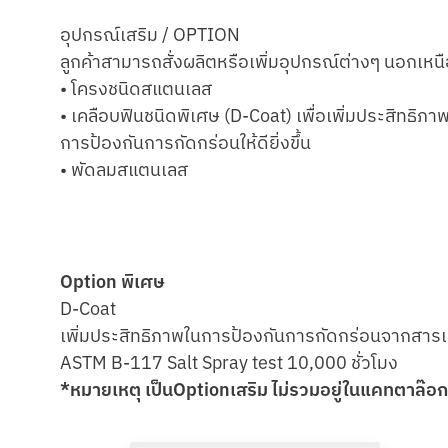
อุปกรณ์เสริม / OPTION
ลูกค้าสามารถสั่งผลิตหรือเพิ่มอุปกรณ์ต่างๆ นอกเหน
• โครงชนิดสแตนเลส
• เคลือบฟินชนิดพิเศษ (D-Coat) เพื่อเพิ่มประสิทธิภา
การป้องกันการกัดกร่อนให้ดียิ่งขึ้น
• พัดลมสแตนเลส
Option พิเศษ
D-Coat
เพิ่มประสิทธิภาพในการป้องกันการกัดกร่อนจากสา
ASTM B-117 Salt Spray test 10,000 ชั่วโมง
*หมายเหตุ เป็นOptionเสริม ไม่รวมอยู่ในแคทตาล๊อกน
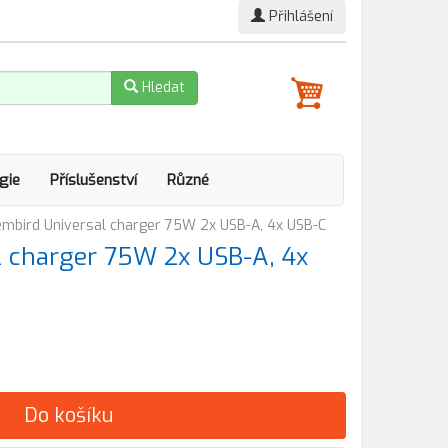
Přihlášení
Hledat
gie
Příslušenství
Různé
mbird Universal charger 75W 2x USB-A, 4x USB-C
l charger 75W 2x USB-A, 4x
Do košíku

◆ **ASSIGNED TASK**: Print the records above word for word, omitting any picture they contain.

◆ **WRITTEN REPLY**:
อุปกรณ์เสริม / OPTION
ลูกค้าสามารถสั่งผลิตหรือเพิ่มอุปกรณ์ต่างๆ นอกเหน
• โครงชนิดสแตนเลส
• เคลือบฟินชนิดพิเศษ (D-Coat) เพื่อเพิ่มประสิทธิภา
การป้องกันการกัดกร่อนให้ดียิ่งขึ้น
• พัดลมสแตนเลส
Option พิเศษ
D-Coat
เพิ่มประสิทธิภาพในการป้องกันการกัดกร่อนจากสา
ASTM B-117 Salt Spray test 10,000 ชั่วโมง
*หมายเหตุ เป็นOptionเสริม ไม่รวมอยู่ในแคทตาล๊อกน
Přihlášení
Hledat
gie
Příslušenství
Různé
mbird Universal charger 75W 2x USB-A, 4x USB-C
l charger 75W 2x USB-A, 4x
Do košíku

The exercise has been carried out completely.